··· Dataset entries

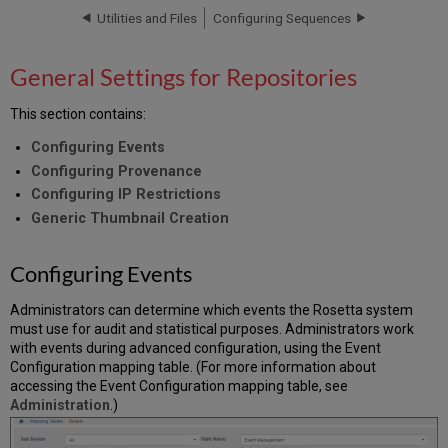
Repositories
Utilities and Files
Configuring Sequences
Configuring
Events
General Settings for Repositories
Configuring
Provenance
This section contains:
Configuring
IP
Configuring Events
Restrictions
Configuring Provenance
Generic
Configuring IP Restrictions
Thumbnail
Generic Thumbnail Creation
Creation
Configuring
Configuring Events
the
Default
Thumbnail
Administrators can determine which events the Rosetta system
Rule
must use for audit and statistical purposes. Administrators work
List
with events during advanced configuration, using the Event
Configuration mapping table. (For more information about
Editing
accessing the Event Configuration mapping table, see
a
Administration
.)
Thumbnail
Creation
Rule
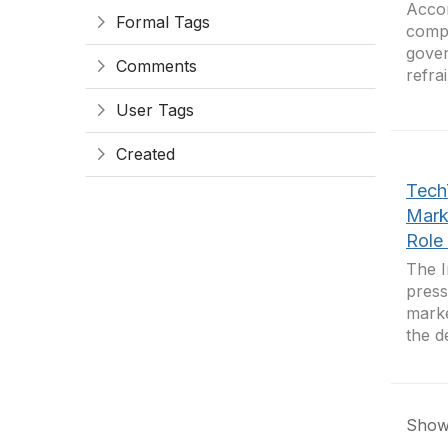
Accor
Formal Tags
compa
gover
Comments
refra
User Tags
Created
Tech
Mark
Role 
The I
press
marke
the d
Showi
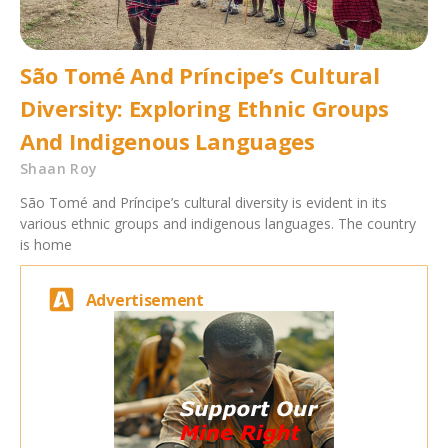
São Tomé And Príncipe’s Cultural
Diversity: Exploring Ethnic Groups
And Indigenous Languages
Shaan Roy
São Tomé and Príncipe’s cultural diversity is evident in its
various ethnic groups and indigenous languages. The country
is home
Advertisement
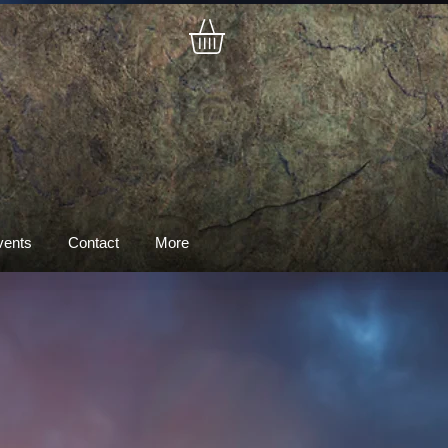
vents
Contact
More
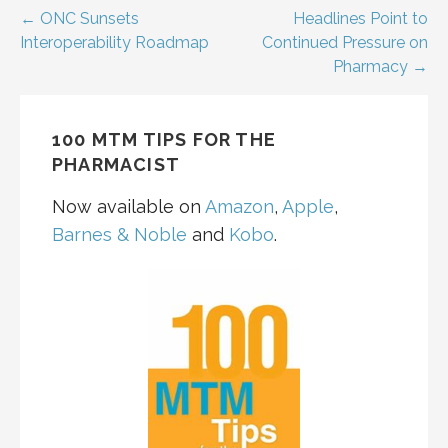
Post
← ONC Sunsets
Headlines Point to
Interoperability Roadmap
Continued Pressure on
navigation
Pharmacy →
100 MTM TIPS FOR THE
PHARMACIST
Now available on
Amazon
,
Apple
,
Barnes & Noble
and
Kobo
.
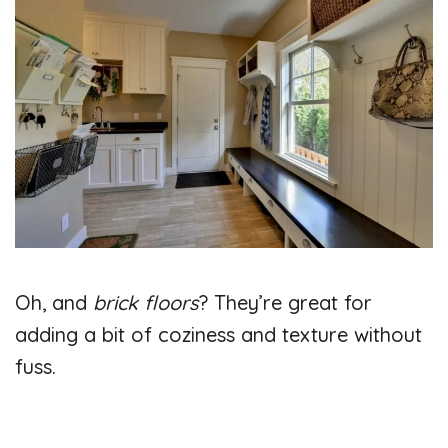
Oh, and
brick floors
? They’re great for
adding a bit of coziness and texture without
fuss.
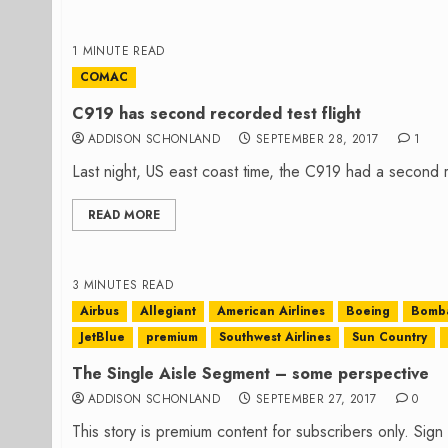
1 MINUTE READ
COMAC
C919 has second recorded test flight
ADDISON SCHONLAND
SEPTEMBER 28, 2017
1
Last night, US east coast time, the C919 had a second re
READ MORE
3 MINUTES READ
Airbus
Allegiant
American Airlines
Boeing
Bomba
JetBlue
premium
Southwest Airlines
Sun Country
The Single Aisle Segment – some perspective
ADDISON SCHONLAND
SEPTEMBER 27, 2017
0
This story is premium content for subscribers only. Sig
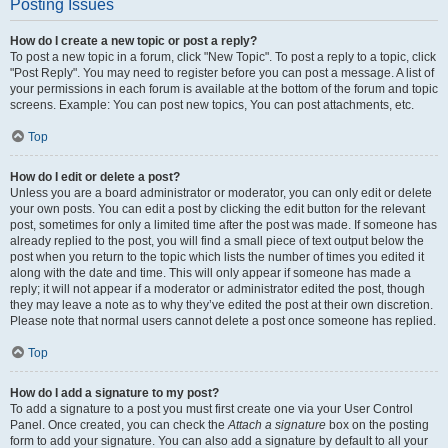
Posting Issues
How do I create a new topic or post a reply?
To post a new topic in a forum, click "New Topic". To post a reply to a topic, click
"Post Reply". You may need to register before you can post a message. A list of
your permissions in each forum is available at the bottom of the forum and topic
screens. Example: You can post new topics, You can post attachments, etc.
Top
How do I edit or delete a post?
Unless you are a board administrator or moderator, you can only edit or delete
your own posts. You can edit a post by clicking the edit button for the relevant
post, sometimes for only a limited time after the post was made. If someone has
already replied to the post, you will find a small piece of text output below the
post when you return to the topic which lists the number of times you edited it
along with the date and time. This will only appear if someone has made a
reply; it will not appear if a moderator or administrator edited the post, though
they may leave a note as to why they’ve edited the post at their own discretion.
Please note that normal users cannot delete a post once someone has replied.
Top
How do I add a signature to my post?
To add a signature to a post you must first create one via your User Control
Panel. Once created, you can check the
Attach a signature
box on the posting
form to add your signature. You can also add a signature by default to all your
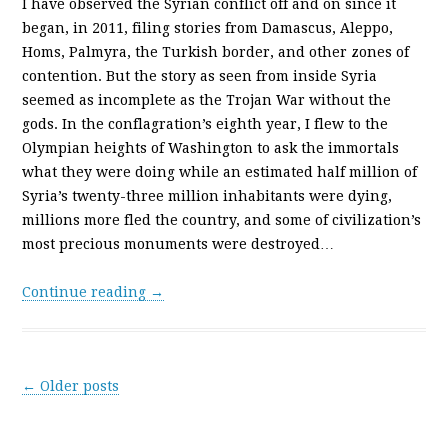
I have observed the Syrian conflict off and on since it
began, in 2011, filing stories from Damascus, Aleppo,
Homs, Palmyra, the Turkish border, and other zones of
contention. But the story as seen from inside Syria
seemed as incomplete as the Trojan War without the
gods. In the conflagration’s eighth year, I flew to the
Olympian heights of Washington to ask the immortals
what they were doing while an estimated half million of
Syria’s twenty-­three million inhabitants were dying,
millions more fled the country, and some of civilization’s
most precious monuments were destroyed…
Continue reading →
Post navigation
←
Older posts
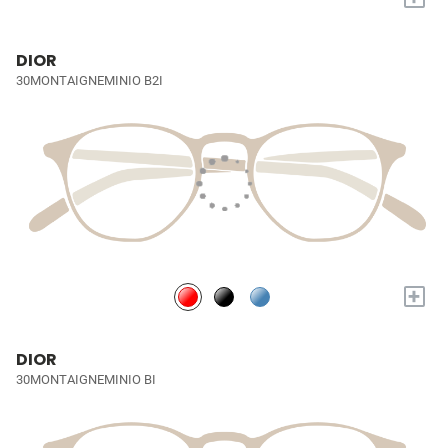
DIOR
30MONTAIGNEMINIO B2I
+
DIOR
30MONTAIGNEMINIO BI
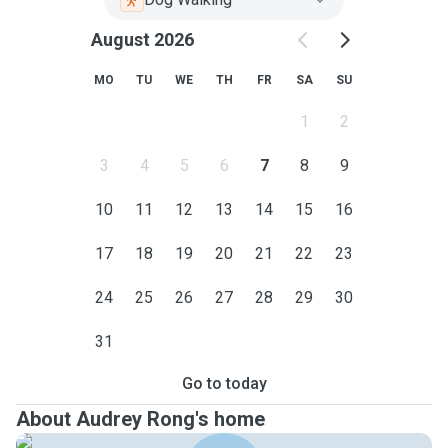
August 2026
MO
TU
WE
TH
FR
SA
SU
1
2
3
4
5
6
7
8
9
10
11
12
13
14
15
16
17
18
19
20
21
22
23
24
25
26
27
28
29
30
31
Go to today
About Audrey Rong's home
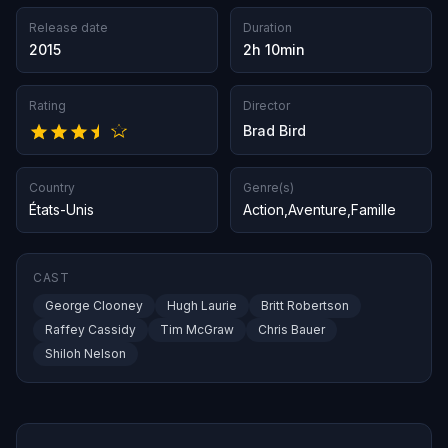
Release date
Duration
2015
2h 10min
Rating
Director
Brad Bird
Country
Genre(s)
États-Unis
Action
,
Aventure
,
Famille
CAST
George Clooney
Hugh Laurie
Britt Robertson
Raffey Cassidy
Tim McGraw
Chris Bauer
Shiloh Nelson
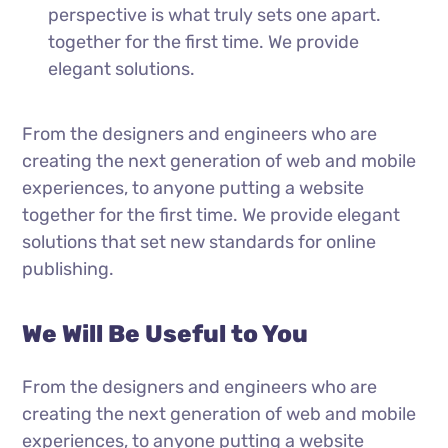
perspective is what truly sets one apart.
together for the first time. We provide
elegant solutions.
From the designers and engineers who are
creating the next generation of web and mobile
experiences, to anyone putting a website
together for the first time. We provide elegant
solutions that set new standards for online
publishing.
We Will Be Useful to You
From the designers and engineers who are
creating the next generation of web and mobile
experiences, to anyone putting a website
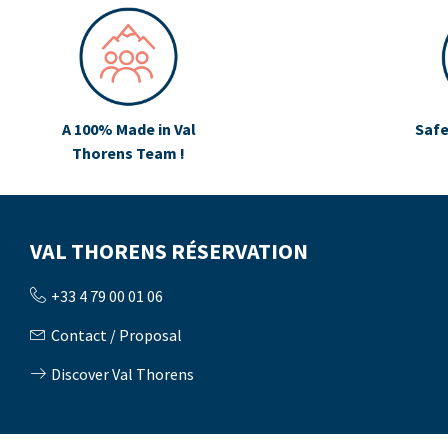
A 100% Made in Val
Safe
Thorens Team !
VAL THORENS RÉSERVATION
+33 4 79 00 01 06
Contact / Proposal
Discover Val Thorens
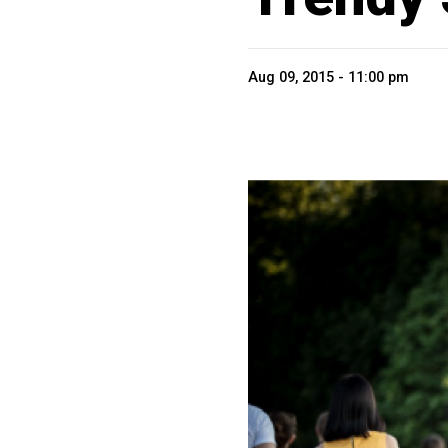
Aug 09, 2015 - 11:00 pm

······

**Requirement:**
Where a line in the records above contains the word "must", include it in the count; state the total and nothing more.

**Result of the task:**
2